(Photo by Ray Johnson)
As the older sibling in a very large family of Sheepshead-based Japanese sushi restaurants, Ginza Sushi at 2809 Ocean Avenue has managed to stay the course and its ability to stay in business may be due to a number of factors.
Maybe, it’s because the restaurant serves a good purpose to those who live nearby and don’t want to make their way a couple of extra blocks over to Avenue U or Sheepshead Bay Road. I know that it has happened to me quite a few times, where I’ve had the hankering for a little snack, but I was in a rush and there was that “50% off all sushi” banner luring me to come in. Had I known, though, that the restaurant racked up 32 violation points in its last inspection, I would have staved off the craving.
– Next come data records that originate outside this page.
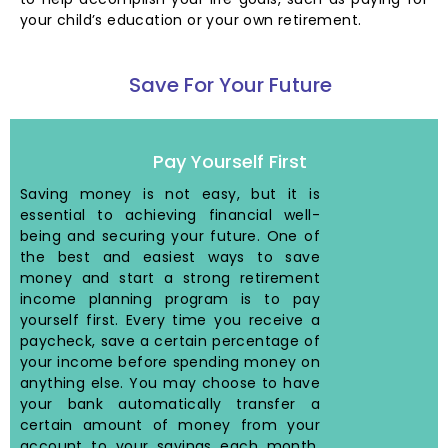
your child’s education or your own retirement.
Save For Your Future
Pay Yourself First
Saving money is not easy, but it is
essential to achieving financial well-
being and securing your future. One of
the best and easiest ways to save
money and start a strong retirement
income planning program is to pay
yourself first. Every time you receive a
paycheck, save a certain percentage of
your income before spending money on
anything else. You may choose to have
your bank automatically transfer a
certain amount of money from your
account to your savings each month.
If it’s one thing that is of utmost importance in a sushi place, it’s clean countertops and surfaces – so I do hope that this message gets through loud and clear to the food handlers.
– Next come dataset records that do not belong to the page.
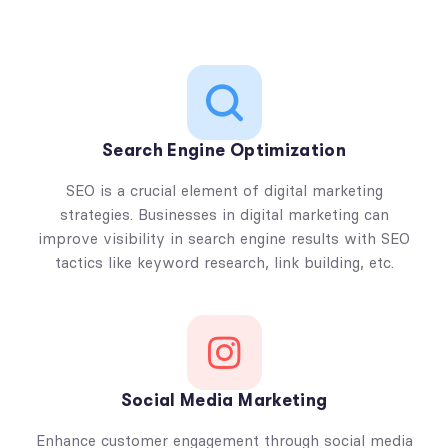
Search Engine Optimization
SEO is a crucial element of digital marketing
strategies. Businesses in digital marketing can
improve visibility in search engine results with SEO
tactics like keyword research, link building, etc.
Social Media Marketing
Enhance customer engagement through social media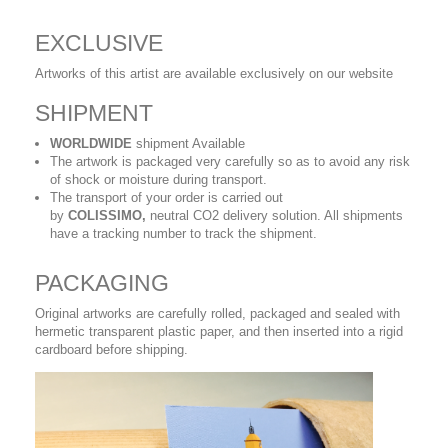
EXCLUSIVE
Artworks of this artist are available exclusively on our website
SHIPMENT
WORLDWIDE
shipment Available
The artwork is packaged very carefully so as to avoid any risk
of shock or moisture during transport.
The transport of your order is carried out
by
COLISSIMO,
neutral CO2 delivery solution. All shipments
have a tracking number to track the shipment.
PACKAGING
Original artworks are carefully rolled, packaged and sealed with
hermetic transparent plastic paper, and then inserted into a rigid
cardboard before shipping.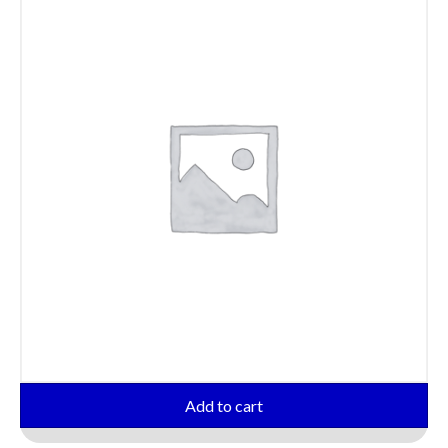
Add to cart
While Ginza Sushi is not as elegant or chic as the others, with its drab interior, abandoned back room, and cramped kitchen entry, it does have a kind of familiarity that is easy to get used to. I think that it is this very thing that made Ginza feel comfortable enough to put homemade apple pie on their dessert menu. That they felt safe enough to offer apple pie without even a hint of something fusion, Asian, or sesame, meant that Ginza sushi saw a need. They must know that here in Sheepshead Bay it is a veritable ‘desert’ (as dessert is spelled on the menu display board outside of the restaurant) for after-dinner pastry, other than baklava. Plus, the usual scoop of cold Azuki ice cream does get a little tiresome, especially after individual bites of cold, raw fish.
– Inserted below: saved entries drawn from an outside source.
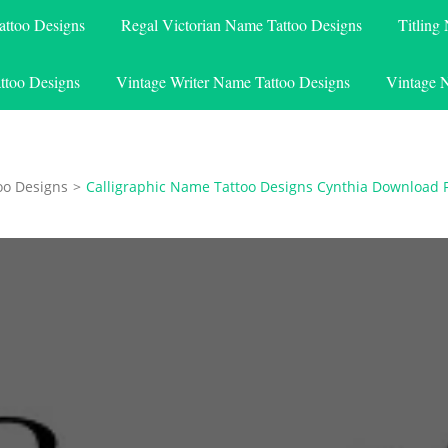
attoo Designs
Regal Victorian Name Tattoo Designs
Titling
ttoo Designs
Vintage Writer Name Tattoo Designs
Vintage 
oo Designs
>
Calligraphic Name Tattoo Designs Cynthia Download 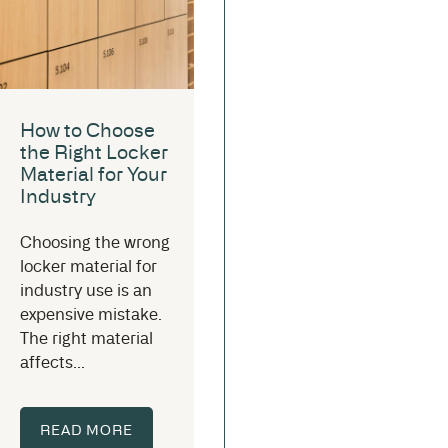
How to Choose
the Right Locker
Material for Your
Industry
Choosing the wrong
locker material for
industry use is an
expensive mistake.
The right material
affects...
READ MORE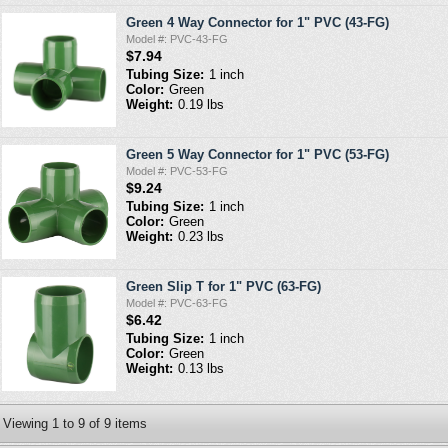
Green 4 Way Connector for 1" PVC (43-FG)
Model #: PVC-43-FG
$7.94
Tubing Size:
1 inch
Color:
Green
Weight:
0.19 lbs
Green 5 Way Connector for 1" PVC (53-FG)
Model #: PVC-53-FG
$9.24
Tubing Size:
1 inch
Color:
Green
Weight:
0.23 lbs
Green Slip T for 1" PVC (63-FG)
Model #: PVC-63-FG
$6.42
Tubing Size:
1 inch
Color:
Green
Weight:
0.13 lbs
Viewing
1
to
9
of
9
items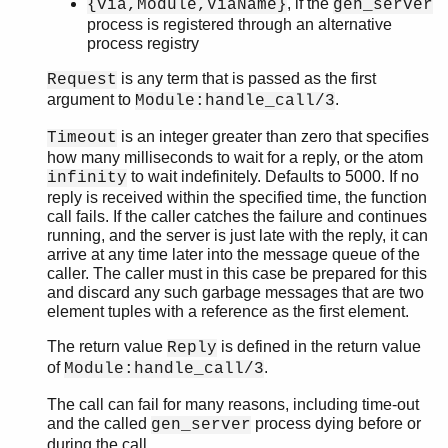
, if the
{via,Module,ViaName}
gen_server
sys
process is registered through an alternative
timer
process registry
unicode
uri_string
is any term that is passed as the first
Request
win32reg
argument to
.
Module:handle_call/3
zip
is an integer greater than zero that specifies
Timeout
how many milliseconds to wait for a reply, or the atom
to wait indefinitely. Defaults to 5000. If no
infinity
reply is received within the specified time, the function
call fails. If the caller catches the failure and continues
running, and the server is just late with the reply, it can
arrive at any time later into the message queue of the
caller. The caller must in this case be prepared for this
and discard any such garbage messages that are two
element tuples with a reference as the first element.
The return value
is defined in the return value
Reply
of
.
Module:handle_call/3
The call can fail for many reasons, including time-out
and the called
process dying before or
gen_server
during the call.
One of my favorite things to do on a Thursday evening, is to watch Kitchen Nightmares, where famed Chef Gordon Ramsay offers, amongst other things, menu advice to desperate chefs. I couldn’t help but wonder what Chef Ramsay might have to say about the all-American pie offering and how it mixes with the fish roll-ups. He might just grab a unagisaki hocho off the prep counter and throw it into the wall with a curse word. After he says “excuse my French” and the sushi chefs bow in forgiveness, they all will walk into the kitchen to whip up a new ‘special of the day’ Japanese Fuji apple dessert. I’ll be in the next day to try it out.
Armed with recipes like Fuji Apple and Pear Pie (served warm with a spoon of red bean, not vanilla, ice cream) or Apple Crisp, the internet can make a pâtissier out of any sushi chef. Yes, we do want some comfort desserts, but homemade apple pie just makes me feel a little out of place at Ginza Sushi.